Parades/Celebrations. To date, I've attended a few parades and celebrations in honor of this day, and in various locations. My least favorite has been in Savannah, GA. My favorite has got to be the one in Alexandria, VA. One was an outright attempt at bacchanalia, and the other was a community gathering for a parade on a sunny day. But, there's more to it than just that.

Savannah boasts great location, excellent Southern cuisine, pleasant climate, and the scent of pulp mills. I had been invited by a friend of mine to fly down and visit my friend's sister and son during the St. Patrick's Day weekend last year. I think that every college student or recent college graduate was in town for that particular weekend. I have the photos to prove it. It was as if all the people who, (A) weren't attending Mardi Gras in Louisiana or, (B) were warming up for Mardi Gras in Louisiana, went to Savannah. I saw more racks there than at a shoe shop.

Personal space was at a premium and every Don's John was filled to capacity (occupancy and volume). There was a thriving black market based on beaded necklace distribution that would have supported the economy of Uruguay for six months. It was hell. The parade from earlier that day, though, was excellent.

In contrast, the parade in Old Town Alexandria carried itself in an altogether different manner. The parade itself was fairly ho-hum. It was the people that I was more interested in. Crowds for the Old Town parade had a much higher CP/f2 (Crazy person per square foot) ratio than those of Savannah. Two examples stick out in my mind:

St. Patrick, or "The Bishop" as I will call him, was an older gentleman dressed from head (cardboard, decorated bishop's miter) to foot (well, fine, he was wearing Rockports. Just read on) as the patron saint of Ireland. He had a long white beard (his own), a cleric's chasuble (in the ubiquitous green), and a crosier (crafted from what appeared to be a bamboo fishing rod).

The Bishop also walked around blessing the masses with his bamboo crosier in one hand and a plastic travel mug filled with who-knew-what in the other. I guess he was either method acting or deeply spiritual. The Bishop had some stiff competition, though, in the form of Mike.

Mike dressed somewhat plainly for the parade: terra cotta orange turtleneck and matching clay-colored pants. Over top of this ensemble, the white-bearded Mike had displayed a sign around his neck. He must have stayed up all night designing and producing this sign. It was no more and no less than a lovely neon green posterboard with the words "The sixty five year old man" (sic) written upon it in Magic Marker. I think he was hoping to enter as a float.

Accompanying Mike was his faithful canine companion "Brandy: The 10 year old dog!" (sic). Her sign was a fetching neon orange with the similar marker writing style as her master's.

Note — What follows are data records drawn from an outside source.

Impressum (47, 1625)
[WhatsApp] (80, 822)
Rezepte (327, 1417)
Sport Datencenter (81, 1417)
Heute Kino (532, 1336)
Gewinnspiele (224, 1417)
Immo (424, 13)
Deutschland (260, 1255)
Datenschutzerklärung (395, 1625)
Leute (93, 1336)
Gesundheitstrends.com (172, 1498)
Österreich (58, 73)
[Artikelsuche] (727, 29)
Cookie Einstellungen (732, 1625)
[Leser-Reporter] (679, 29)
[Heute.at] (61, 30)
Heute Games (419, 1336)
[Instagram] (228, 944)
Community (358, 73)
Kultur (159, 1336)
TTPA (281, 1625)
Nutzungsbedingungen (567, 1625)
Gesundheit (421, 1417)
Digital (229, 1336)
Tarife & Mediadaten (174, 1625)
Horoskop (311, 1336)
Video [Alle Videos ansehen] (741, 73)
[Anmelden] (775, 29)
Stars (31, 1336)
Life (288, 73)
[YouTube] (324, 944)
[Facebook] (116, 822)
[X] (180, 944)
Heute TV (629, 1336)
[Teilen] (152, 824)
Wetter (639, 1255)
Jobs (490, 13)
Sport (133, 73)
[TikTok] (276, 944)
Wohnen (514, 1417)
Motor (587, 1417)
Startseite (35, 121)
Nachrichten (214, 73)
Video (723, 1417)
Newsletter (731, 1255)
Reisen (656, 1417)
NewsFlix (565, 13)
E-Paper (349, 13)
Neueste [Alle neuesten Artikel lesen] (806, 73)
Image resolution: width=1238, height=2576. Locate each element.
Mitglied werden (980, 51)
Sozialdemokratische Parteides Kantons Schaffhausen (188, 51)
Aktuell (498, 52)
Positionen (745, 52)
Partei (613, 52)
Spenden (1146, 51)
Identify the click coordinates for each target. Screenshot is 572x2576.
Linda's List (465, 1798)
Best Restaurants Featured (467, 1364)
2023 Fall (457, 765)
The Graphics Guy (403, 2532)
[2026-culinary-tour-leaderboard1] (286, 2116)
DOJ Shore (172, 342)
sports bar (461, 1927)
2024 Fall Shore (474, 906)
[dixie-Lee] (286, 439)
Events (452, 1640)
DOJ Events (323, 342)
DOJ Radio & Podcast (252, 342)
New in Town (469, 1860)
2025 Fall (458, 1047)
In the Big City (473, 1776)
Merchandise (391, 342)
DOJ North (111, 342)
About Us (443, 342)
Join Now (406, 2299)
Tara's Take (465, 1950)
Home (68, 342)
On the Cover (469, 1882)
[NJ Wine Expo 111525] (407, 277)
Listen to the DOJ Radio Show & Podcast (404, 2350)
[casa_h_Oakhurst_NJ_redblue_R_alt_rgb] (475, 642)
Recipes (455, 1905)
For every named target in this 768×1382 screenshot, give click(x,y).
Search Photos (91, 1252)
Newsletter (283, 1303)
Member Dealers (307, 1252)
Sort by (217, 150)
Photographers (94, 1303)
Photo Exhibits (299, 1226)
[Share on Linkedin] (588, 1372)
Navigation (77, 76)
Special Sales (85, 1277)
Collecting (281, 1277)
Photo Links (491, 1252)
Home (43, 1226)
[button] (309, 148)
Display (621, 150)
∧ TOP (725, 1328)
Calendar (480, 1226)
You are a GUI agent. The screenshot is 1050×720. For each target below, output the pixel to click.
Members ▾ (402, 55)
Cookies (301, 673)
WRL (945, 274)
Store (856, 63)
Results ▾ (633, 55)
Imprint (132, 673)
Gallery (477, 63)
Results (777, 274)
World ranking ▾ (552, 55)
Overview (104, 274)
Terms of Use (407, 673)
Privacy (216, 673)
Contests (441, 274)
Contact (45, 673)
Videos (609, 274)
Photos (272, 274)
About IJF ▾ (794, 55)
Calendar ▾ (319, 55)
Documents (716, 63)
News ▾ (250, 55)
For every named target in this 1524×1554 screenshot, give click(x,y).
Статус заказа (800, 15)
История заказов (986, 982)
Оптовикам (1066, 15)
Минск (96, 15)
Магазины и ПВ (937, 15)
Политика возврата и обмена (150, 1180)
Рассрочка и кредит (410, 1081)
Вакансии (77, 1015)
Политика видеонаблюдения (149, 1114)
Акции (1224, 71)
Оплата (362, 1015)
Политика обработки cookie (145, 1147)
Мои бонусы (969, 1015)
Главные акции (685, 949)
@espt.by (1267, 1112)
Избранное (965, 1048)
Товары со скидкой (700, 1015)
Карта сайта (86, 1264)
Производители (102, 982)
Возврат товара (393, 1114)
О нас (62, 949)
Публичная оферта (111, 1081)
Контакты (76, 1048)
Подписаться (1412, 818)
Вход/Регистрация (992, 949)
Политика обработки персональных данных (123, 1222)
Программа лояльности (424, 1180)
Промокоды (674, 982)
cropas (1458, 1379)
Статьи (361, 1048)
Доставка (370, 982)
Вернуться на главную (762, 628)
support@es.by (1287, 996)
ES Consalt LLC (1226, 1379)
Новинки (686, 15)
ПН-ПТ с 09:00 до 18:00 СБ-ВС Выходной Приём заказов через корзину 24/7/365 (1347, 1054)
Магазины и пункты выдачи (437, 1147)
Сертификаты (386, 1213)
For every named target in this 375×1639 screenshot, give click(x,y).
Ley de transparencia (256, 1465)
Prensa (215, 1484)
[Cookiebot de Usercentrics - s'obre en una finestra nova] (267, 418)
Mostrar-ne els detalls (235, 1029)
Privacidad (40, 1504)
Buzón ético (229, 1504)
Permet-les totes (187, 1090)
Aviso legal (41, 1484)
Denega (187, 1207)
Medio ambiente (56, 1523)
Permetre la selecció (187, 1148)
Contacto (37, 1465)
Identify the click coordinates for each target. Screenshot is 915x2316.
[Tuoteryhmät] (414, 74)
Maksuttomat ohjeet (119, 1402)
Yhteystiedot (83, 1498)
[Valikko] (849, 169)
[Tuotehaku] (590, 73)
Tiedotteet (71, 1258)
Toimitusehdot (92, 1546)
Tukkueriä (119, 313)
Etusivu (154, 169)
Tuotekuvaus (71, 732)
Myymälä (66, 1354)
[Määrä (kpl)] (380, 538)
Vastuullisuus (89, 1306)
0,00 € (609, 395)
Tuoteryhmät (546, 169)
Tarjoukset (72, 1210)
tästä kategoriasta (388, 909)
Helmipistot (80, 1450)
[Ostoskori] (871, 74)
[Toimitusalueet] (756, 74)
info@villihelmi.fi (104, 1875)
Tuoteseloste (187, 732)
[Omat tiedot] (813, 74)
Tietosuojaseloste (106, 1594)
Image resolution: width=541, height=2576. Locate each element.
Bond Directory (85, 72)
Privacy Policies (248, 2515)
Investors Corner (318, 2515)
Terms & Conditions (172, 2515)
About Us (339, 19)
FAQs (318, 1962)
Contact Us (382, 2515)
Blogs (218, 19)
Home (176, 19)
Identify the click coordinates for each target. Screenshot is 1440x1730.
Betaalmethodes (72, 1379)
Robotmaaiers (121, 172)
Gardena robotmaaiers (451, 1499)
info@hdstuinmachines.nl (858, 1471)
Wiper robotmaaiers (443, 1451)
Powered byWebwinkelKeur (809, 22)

Overall, I'm beginning to wonder where the rest of us fit in, if at all. As a proponent of multiculturalism, and proud herald of my own ethnic heritage, I'm torn between my experiences "growing up green" and the current trends that this holiday now harbors. Come what may, I assume that the drunken college bastards found in the major cities featuring debauched street orgies will become the Bishops and Mikes of our future.